Bass (1978) jua memandang kepemimpinan transaksional sebagai sebuah pertukaran imbalan-imbalan buat menerima kepatuhan. Beberapa komponen penting pada dalamnya meliputi konduite transaksional (diklaim konduite “contingent reward”) mencakup kejelasan tentang pekerjaan yang diminta buat memperoleh imbalan-imbalan, penggunaan bonus serta contingent rewards buat mempengaruhi motivasi. Komponen selanjutnya adalah “active management by exception” termasuk pemantauan berdasarkan para bawahan dan tindakan-tindakan memperbaiki buat memastikan bahwa pekerjaan tersebut telah dilaksanakan secara efektif.
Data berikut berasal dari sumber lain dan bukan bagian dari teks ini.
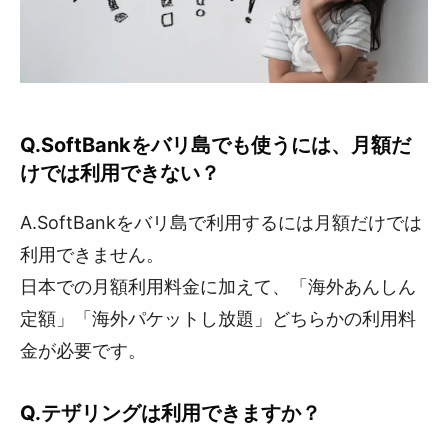
Q.SoftBankをバリ島でも使うには、月額だ
けでは利用できない？
A.SoftBankをバリ島で利用するには月額だけでは
利用できません。
日本での月額利用料金に加えて、「海外あんしん
定額」「海外パケットし放題」どちらかの利用料
金が必要です。
Q.テザリングは利用できますか？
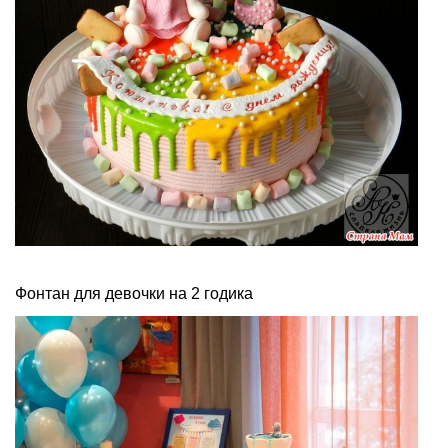
Фонтан для девочки на 2 годика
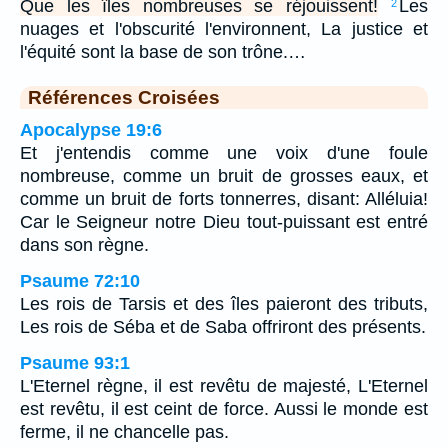
Que les îles nombreuses se réjouissent!
Les
2
nuages et l'obscurité l'environnent, La justice et
l'équité sont la base de son trône.…
Références Croisées
Apocalypse 19:6
Et j'entendis comme une voix d'une foule
nombreuse, comme un bruit de grosses eaux, et
comme un bruit de forts tonnerres, disant: Alléluia!
Car le Seigneur notre Dieu tout-puissant est entré
dans son règne.
Psaume 72:10
Les rois de Tarsis et des îles paieront des tributs,
Les rois de Séba et de Saba offriront des présents.
Psaume 93:1
L'Eternel règne, il est revêtu de majesté, L'Eternel
est revêtu, il est ceint de force. Aussi le monde est
ferme, il ne chancelle pas.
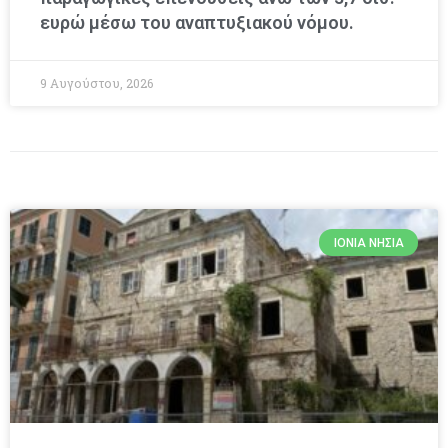
ευρώ μέσω του αναπτυξιακού νόμου.
9 Αυγούστου, 2026
ΙΌΝΙΑ ΝΗΣΙΆ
Komponen ketiga ditambahkan oleh Bass, et. Al (1990) merupakan “passive management by exception” yang mencakup penggunaan contingent punishment dan tindakan-tindakan memperbaiki lainnya menjadi tanggapan terhadap penyimpangan yg konkret menurut standar-baku kinerja yg dapat diterima. Dalam pandangan Bass, kepemimpinan transaksional serta kepemimpinan transformasional sebagai proses yg berbeda, tetapi nir saling tertentu, dan dari Bass pemimpin yang sama bisa menggunakan kedua jenis kepemimpinan tadi pada waktu-saat serta situasi yg tidak sinkron.
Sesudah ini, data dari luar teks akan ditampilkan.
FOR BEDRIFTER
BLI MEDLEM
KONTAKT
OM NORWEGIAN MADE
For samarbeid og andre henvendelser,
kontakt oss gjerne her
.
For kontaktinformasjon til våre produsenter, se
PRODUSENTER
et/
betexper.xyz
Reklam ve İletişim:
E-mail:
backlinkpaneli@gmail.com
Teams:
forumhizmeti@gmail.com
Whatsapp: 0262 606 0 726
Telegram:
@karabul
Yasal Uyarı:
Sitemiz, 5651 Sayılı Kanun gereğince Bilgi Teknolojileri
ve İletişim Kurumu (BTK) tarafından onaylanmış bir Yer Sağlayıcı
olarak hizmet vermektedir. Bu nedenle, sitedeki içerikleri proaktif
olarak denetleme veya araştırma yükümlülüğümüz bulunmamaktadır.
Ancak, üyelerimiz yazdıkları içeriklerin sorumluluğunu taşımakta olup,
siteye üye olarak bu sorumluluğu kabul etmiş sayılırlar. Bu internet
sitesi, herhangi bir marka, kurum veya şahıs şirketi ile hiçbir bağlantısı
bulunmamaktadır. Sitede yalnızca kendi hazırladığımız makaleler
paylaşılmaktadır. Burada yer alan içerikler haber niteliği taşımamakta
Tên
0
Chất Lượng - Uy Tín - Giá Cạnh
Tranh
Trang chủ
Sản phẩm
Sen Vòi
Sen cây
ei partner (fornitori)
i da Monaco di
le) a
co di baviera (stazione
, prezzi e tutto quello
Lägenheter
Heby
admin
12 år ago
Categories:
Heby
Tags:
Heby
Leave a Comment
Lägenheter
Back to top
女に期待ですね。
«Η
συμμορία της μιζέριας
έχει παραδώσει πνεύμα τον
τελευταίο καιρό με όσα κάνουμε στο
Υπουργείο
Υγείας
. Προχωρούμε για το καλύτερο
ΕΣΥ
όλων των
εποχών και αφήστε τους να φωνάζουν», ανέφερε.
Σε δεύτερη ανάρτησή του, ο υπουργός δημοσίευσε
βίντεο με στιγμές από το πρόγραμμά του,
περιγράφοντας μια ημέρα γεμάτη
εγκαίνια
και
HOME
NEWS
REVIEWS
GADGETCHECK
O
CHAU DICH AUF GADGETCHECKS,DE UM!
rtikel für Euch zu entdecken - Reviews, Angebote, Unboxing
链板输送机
Bagaimana hubungan kepemimpinan transformasional menggunakan kepemimpinan karismatik? Dalam pembentukan budaya, kedua contoh kepemimpinan ini sebagai kenyataan yg tak jarang dibahas dalam organisasi. Namun demikian banyak ahli mengungkapkan karisma hanya bagian berdasarkan kepemimpinan transformasional, sehingga karisma nir relatif pada proses transformasional (Yukl, 1989). Hal negatif yg membedakan kepemimpinan karismatik dengan kepemimpinan transformasional adalah bahwa kepemimpinan karismatik mencoba buat membuat para pengikutnya tetap lemah dan tergantung. Pendekatan ini menekankan pada upaya menanamkan kesetiaan eksklusif menurut dalam komitmen terhadap impian.
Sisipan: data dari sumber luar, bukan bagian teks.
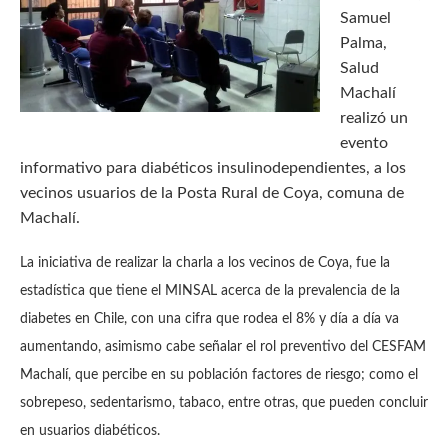
Samuel
Palma,
Salud
Machalí
realizó un
evento
informativo para diabéticos insulinodependientes, a los
vecinos usuarios de la Posta Rural de Coya, comuna de
Machalí.
La iniciativa de realizar la charla a los vecinos de Coya, fue la
estadística que tiene el MINSAL acerca de la prevalencia de la
diabetes en Chile, con una cifra que rodea el 8% y día a día va
aumentando, asimismo cabe señalar el rol preventivo del CESFAM
Machalí, que percibe en su población factores de riesgo; como el
sobrepeso, sedentarismo, tabaco, entre otras, que pueden concluir
en usuarios diabéticos.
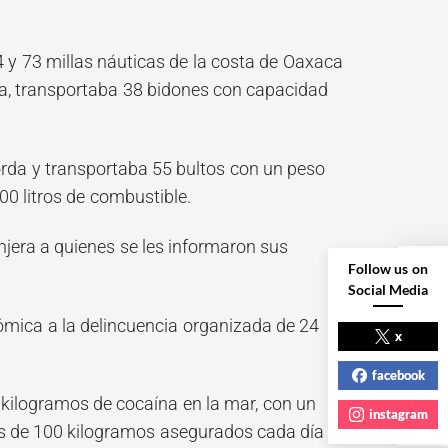
64 y 73 millas náuticas de la costa de Oaxaca
a, transportaba 38 bidones con capacidad
rda y transportaba 55 bultos con un peso
0 litros de combustible.
njera a quienes se les informaron sus
Follow us on
Social Media
NEXT POST
mica a la delincuencia organizada de 24
x
facebook
 kilogramos de cocaína en la mar, con un
instagram
ás de 100 kilogramos asegurados cada día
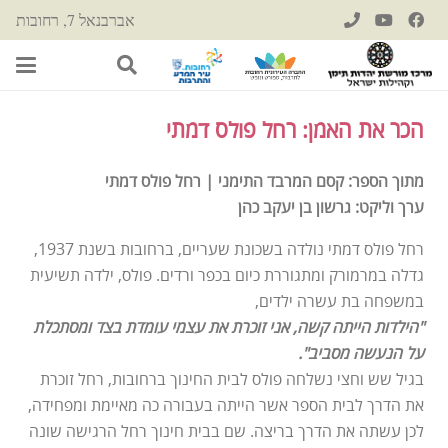
אברבנאל 7, רחובות
הכר את האמן: רחל פולס דמתי
מתוך הספר: קסם המרבד התימני | רחל פולס דמתי
ערך וליקט: גרשון בן יעקב כהן
רחל פולס דמתי נולדה בשכונת שעריים, ברחובות בשנת 1937,
גדלה במרמורק ומתגוררת כיום בכפר ורדים. פולס, ילדה תשיעית
במשפחה בת עשרה ילדים,
"הילדות הייתה קשה, אני זוכרת את עצמי עומדת בצד ומסתכלת
על הנעשה מסביב".
בגיל שש וחצי נשלחה פולס לבית החינוך ברחובות, רחל זוכרת
את הדרך לבית הספר אשר הייתה בעבורה כה מאיימת ומפחידה,
לכן עשתה את הדרך בריצה. שם בבית חינוך רחל הרגישה שונה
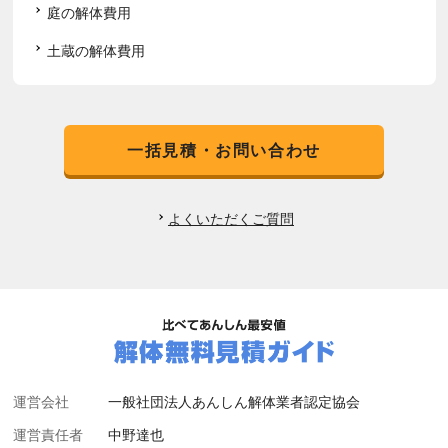
庭の解体費用
土蔵の解体費用
一括見積・お問い合わせ
よくいただくご質問
運営会社
一般社団法人あんしん解体業者認定協会
運営責任者
中野達也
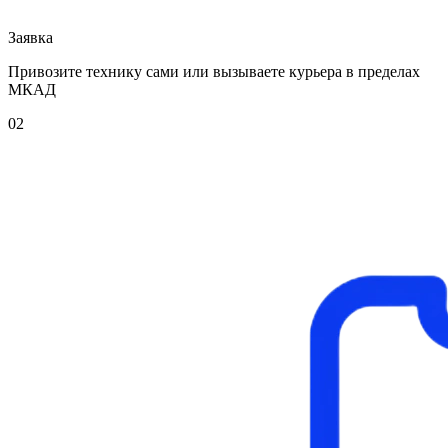
Заявка
Привозите технику сами или вызываете курьера в пределах
МКАД
02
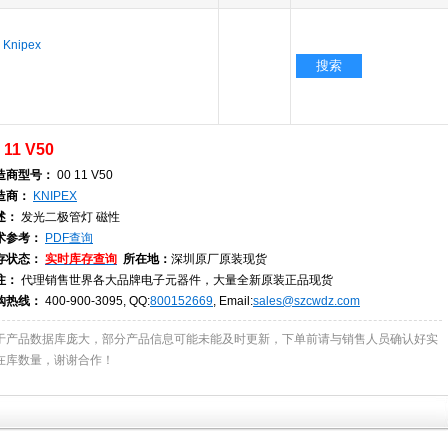
 Knipex
搜索
 11 V50
造商型号：
00 11 V50
造商：
KNIPEX
述：
发光二极管灯 磁性
术参考：
PDF查询
存状态：
实时库存查询
所在地：
深圳原厂原装现货
注：
代理销售世界各大品牌电子元器件，大量全新原装正品现货
购热线：
400-900-3095, QQ:
800152669
, Email:
sales@szcwdz.com
于产品数据库庞大，部分产品信息可能未能及时更新，下单前请与销售人员确认好实
在库数量，谢谢合作！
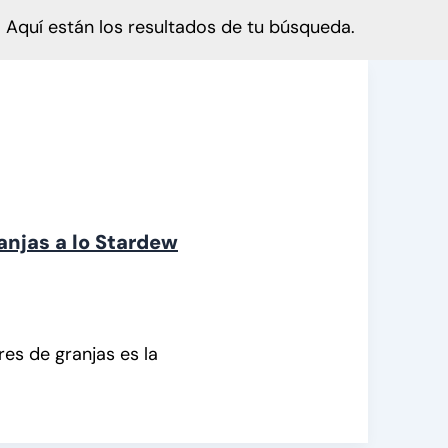
Aquí están los resultados de tu búsqueda.
anjas a lo Stardew
es de granjas es la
Dalam hubungan dengan budaya, Schein (1992) lebih memperjelas interaksi pemimpin dan budaya. Menurutnya para pemimpin mempunyai potensi paling akbar dalam menanamkan serta memperkuat aspek-aspek budaya melalui 5 mekanisme, mencakup: 1) perhatian (attention), 2) reaksi terhadap krisis, tiga) pemodelan kiprah, 4) alokasi imbalan-imbalan, 5) kriteria menseleksi dan memberhentikan.

Trice dan Beyer (1991, 1993) sejalan menggunakan pandangan tadi dengan mengenalkan konsep kepemimpinan kultural (cultural leadership) dengan menekankan inovasi kultural yg padanya seseorang pemimpin mungkin melakukan perubahan-perubahan yang drastis dalam budaya yg ada atau memulai sebuah organisasi baru dengan budaya yg tidak sama.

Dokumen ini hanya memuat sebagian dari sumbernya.